A special issue of Journal of Clinical Medicine (ISSN 2077-0383). This special issue belongs to the section "Anesthesiology".

Deadline for manuscript submissions: closed (15 November 2019) | Viewed by 25619

Special Issue Editor

Dr. Andrea D. Furlan

E-Mail Website
Guest Editor
Toronto Rehabilitation Institute, University Health Network, 550 University Ave, Toronto, ON, Canada
Interests: chronic pain; low back pain; fibromyalgia; neuropathic pain; opioids; cannabinoids; systematic reviews; meta-analyses; clinical; practice guidelines; knowledge transfer; implementation science; medical education; post-graduate education
Special Issues, Collections and Topics in MDPI journals

Special Issue Information

Dear Colleagues,

There have been enormous changes in how we use opioids in the past 40 years, especially in high-income countries. In the 1970s and 1980s, opioids were only reserved for acute pain, surgical pain, or palliative cancer patients. In the 1990s, with the advent of long-acting formulations, there was a spread of using opioids for conditions that were not life-threatening, such as mechanical back pain, inflammatory pain, and neuropathic pain. With the large amount of people taking opioids, there was a surge of many people who became dependent and addicted. Consequently, those people who cannot get opioids from prescriptions need to obtain them from illicit sources, which opened the markets for more and more potent opioids, including oxycodone, heroine, fentanyl, and more recently carfentanyl. It is unfortunate that a potent analgesic has become an evil in North America, as is the stigma carried by the patients who need to take this medication to enable them to function and be productive.

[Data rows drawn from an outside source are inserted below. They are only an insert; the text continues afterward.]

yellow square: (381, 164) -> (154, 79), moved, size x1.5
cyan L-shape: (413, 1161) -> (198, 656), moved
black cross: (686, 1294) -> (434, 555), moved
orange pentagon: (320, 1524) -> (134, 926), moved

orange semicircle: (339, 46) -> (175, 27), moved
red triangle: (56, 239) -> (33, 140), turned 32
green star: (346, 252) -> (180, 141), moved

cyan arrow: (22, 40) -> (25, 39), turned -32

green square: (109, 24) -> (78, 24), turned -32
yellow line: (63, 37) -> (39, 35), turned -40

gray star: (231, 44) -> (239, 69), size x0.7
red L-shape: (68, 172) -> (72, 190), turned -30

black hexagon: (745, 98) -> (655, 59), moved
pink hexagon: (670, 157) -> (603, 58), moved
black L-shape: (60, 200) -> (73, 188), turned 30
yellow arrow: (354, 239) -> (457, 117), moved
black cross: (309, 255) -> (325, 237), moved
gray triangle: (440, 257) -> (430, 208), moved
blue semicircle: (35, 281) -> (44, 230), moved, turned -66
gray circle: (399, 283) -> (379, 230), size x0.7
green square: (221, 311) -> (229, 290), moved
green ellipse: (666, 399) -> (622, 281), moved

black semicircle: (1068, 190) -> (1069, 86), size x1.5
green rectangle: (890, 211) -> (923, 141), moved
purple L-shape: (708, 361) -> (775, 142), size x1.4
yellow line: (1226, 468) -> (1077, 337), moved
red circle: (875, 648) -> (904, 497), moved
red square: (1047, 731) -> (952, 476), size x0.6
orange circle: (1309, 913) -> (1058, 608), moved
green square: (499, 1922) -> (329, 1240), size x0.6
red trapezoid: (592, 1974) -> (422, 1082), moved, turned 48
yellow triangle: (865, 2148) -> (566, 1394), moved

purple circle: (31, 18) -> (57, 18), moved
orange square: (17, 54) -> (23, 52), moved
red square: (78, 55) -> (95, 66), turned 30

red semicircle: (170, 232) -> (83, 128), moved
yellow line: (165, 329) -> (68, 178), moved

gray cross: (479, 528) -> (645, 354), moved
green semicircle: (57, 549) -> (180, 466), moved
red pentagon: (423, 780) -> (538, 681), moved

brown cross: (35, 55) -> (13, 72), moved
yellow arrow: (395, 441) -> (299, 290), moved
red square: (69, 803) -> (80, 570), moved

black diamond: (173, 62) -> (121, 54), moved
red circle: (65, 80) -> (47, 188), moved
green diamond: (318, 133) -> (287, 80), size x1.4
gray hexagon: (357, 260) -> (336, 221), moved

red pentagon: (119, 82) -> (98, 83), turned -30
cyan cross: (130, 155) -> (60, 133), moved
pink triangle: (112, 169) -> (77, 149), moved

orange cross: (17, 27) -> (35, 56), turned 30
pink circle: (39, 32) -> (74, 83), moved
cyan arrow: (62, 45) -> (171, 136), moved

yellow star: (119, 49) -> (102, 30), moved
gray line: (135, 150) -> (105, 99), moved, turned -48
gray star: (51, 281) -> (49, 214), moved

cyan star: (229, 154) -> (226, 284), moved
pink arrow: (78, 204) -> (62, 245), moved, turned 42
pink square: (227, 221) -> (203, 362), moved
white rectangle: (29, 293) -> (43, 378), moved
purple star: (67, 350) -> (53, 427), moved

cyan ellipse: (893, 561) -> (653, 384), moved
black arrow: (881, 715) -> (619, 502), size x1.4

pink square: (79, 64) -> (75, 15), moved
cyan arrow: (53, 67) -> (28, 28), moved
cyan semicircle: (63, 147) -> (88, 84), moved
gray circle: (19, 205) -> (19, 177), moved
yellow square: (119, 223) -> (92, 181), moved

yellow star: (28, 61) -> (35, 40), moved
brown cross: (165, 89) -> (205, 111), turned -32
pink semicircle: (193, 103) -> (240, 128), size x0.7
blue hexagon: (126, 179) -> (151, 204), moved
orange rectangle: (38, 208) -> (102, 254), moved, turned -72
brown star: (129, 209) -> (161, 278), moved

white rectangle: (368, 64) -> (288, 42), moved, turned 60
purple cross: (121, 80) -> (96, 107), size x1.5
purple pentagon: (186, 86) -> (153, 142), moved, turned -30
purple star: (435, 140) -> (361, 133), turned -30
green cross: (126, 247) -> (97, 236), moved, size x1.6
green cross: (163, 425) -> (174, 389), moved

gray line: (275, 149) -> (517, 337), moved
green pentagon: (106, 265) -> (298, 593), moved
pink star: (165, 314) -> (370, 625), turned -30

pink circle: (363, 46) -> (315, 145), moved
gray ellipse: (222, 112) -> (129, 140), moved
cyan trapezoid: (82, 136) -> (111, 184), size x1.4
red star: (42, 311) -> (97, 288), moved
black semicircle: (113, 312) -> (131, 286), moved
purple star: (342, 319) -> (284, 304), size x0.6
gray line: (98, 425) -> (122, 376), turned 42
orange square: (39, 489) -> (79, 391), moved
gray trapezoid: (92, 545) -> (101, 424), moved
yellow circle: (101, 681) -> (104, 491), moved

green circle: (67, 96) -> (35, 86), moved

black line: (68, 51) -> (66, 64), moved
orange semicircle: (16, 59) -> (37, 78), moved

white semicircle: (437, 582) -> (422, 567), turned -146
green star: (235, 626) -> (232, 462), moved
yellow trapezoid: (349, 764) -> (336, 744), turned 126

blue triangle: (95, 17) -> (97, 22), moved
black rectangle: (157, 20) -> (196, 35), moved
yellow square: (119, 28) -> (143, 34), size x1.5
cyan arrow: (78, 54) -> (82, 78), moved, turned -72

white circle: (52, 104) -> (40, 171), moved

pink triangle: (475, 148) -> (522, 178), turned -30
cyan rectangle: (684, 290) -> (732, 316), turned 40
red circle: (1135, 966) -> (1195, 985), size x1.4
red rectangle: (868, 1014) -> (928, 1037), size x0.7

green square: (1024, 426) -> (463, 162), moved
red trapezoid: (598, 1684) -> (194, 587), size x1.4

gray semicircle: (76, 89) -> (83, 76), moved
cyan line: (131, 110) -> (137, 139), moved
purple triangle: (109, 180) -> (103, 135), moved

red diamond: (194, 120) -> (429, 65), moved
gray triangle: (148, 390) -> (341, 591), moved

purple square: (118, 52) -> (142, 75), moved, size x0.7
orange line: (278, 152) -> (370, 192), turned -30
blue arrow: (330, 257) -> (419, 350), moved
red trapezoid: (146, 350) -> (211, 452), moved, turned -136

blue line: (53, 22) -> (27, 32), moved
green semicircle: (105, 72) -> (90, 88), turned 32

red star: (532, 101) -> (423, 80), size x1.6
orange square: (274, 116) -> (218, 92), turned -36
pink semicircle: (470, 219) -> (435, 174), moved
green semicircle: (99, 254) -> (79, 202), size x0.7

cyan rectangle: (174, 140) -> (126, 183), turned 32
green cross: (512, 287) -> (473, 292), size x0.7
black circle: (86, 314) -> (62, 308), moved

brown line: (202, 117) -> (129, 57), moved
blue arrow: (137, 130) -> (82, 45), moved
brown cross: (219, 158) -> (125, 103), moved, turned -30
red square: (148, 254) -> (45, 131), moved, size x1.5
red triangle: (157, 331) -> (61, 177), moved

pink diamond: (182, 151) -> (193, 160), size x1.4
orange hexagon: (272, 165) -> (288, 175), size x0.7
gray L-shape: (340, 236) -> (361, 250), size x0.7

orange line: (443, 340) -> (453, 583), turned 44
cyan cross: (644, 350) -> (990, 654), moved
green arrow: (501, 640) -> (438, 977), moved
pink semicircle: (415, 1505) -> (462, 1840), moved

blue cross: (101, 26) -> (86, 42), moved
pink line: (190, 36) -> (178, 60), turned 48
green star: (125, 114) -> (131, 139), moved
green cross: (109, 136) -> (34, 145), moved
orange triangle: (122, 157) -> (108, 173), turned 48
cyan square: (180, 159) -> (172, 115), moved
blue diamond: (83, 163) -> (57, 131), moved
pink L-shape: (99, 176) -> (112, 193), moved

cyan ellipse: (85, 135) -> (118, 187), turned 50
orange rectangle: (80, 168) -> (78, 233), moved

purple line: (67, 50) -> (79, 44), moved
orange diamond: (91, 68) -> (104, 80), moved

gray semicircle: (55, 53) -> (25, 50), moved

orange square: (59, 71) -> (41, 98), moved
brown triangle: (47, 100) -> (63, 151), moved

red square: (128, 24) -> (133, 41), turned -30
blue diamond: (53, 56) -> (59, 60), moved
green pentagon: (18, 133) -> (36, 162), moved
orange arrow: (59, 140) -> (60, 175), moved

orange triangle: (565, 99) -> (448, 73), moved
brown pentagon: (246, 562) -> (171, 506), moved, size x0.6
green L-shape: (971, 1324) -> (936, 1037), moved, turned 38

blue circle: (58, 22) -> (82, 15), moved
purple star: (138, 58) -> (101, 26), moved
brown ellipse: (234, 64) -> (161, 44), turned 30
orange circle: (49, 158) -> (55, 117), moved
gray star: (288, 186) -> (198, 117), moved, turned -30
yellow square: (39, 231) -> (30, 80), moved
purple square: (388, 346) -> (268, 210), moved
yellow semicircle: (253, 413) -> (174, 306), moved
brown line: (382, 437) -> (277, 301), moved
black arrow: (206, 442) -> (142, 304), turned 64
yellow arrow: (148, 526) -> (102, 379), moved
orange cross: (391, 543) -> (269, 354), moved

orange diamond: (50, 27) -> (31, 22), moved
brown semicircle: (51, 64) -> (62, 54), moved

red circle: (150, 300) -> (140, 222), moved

There is an urgent need for high-quality scientific studies to look at the benefits and risks of prescription opioids in clinical medicine. I am delighted to hear that this Special Issue of the Journal of Clinical Medicine will be dedicated to this area. The Journal of Clinical Medicine's 2017 ISI Web of Knowledge impact factor is 5.593; ranked 15 out of 154 journals (D1 journal), making it a top journal in the area of medicine (general & internal medicine). We are interested in studies looking at the clinical applications of prescription opioids, neurobiological mechanisms in humans, clinical trials, meta-analyses, education for prescribers, and policy and programs to mitigate the risks of opioids.

Dr. Andrea Furlan
Guest Editor

Manuscript Submission Information

Manuscripts should be submitted online at www.mdpi.com by registering and logging in to this website. Once you are registered, click here to go to the submission form. Manuscripts can be submitted until the deadline. All submissions that pass pre-check are peer-reviewed. Accepted papers will be published continuously in the journal (as soon as accepted) and will be listed together on the special issue website. Research articles, review articles as well as short communications are invited. For planned papers, a title and short abstract (about 100 words) can be sent to the Editorial Office for announcement on this website.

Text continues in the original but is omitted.